Yu Zeng dejó su China natal hace cinco años y se asentó en Madrid para perfeccionar su español, ya que hizo la carrera de Traducción e Interpretación. Actualmente ejerce su profesión en un agencia de adopciones, y hace apenas un mes que ha aterrizado en el euskaltegi para aprender euskera, una lengua que le parece "un poco difícil". "Los verbos en español acaban en ar, er, ir. Pero en euskera no hay una nada de eso. ¡Y hay muchos sufijos!", explica Yu con su perpetua sonrisa, amable y tímida. Yu siente mucha curiosidad por la cultura y la lengua vasca. Este interés nació después de viajar en un par de ocasiones a Iruñea, en plenos Sanfermines. "¡Allí hay un ambiente muy loco!", dice riendo Yu, que también conoce Donostia.

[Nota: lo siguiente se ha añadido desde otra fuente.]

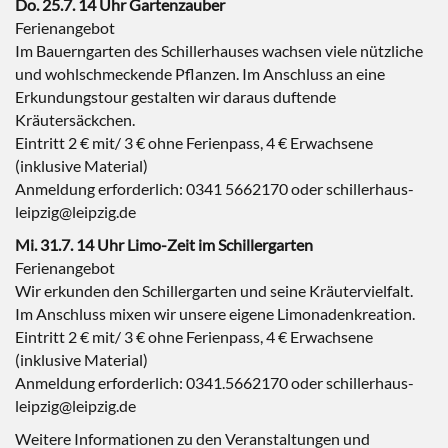
Do. 25.7. 14 Uhr Gartenzauber
Ferienangebot
Im Bauerngarten des Schillerhauses wachsen viele nützliche
und wohlschmeckende Pflanzen. Im Anschluss an eine
Erkundungstour gestalten wir daraus duftende
Kräutersäckchen.
Eintritt 2 € mit/ 3 € ohne Ferienpass, 4 € Erwachsene
(inklusive Material)
Anmeldung erforderlich: 0341 5662170 oder schillerhaus-
leipzig@leipzig.de
Mi. 31.7. 14 Uhr Limo-Zeit im Schillergarten
Ferienangebot
Wir erkunden den Schillergarten und seine Kräutervielfalt.
Im Anschluss mixen wir unsere eigene Limonadenkreation.
Eintritt 2 € mit/ 3 € ohne Ferienpass, 4 € Erwachsene
(inklusive Material)
Anmeldung erforderlich: 0341.5662170 oder schillerhaus-
leipzig@leipzig.de
Weitere Informationen zu den Veranstaltungen und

En muchas ocasiones, el círculo familiar y de amistades de estos alumnos no comprende esta querencia por aprender euskera. Ese es caso de Yu. "A mis amigos les parece que estoy totalmente loco", ríe. "Dicen que, como todas las personas en el País Vasco hablan español, no tiene sentido aprender euskera", explica. "Ellos piensan que es más útil estudiar francés, italiano o portugués, porque hay negocios entre China y Francia y Brasil. Pero el euskera es más interesante para mí", subraya.
"dulce y melódico" El sosiego y los ademanes tranquilos de Yu contrastan con la espontaneidad y la locuacidad de Claudia Weitzman, una chilena que aterrizó en Madrid hace nueve años para estudiar y trabajar y se ha quedado atrapada en esta ciudad. Claudia estudió en su país Administración de Empresa y Teatro, continuó en Madrid con su formación y actualmente trabaja de camarera o dependienta. Estudia euskera porque sí. Porque le da la gana. Porque está en un momento de su vida en el que hace las cosas que le llenan y que le gustan. Y el euskera le gusta. Mucho.

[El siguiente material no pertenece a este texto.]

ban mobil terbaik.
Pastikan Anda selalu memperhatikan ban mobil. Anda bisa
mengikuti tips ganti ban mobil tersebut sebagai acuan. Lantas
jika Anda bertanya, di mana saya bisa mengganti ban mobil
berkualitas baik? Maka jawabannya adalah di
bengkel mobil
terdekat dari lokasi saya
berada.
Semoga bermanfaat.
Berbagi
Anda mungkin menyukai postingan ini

Su primer contacto con esta lengua fue en la Escuela de Artes Escénicas, en Madrid. Allí tenía una compañera donostiarra y Claudia se quedaba embelesada cada vez que le oía hablar por teléfono en euskera con su familia "Me parecía que sonaba muy bonito al oído, muy melódico, muy dulce y le pedía continuamente que me enseñara palabras", explica Claudia. Unas vacaciones se escapó a Donostia. Una vez allí, se bajó del autocar, miró a su alrededor y se dijo "ésta es la ciudad en la que quiero vivir". Asegura que se enamoró de las gentes de esas tierras del norte, de la gastronomía y de sus paisajes, que le recuerdan a los del sur de Chile. Su relación con un chico vasco le reafirmo en su querencia por el euskera y, empeñada en aprenderlo se bajó un curso de Internet para estudiar por su cuenta, pero se vio desbordada y se decidió a matricularse en el euskaltegi de la Euskal Etxea, donde cursa el segundo año.
"Me llamó la atención que era una lengua muy arraigada a la naturaleza, a la tierra, una lengua súper antigua", resalta. Claudia dice que a raíz de comenzar a estudiar euskera ha empezado a interesarse por la lengua mapuche una de las lenguas indígenas de su país que hoy día corre riesgo de desaparecer.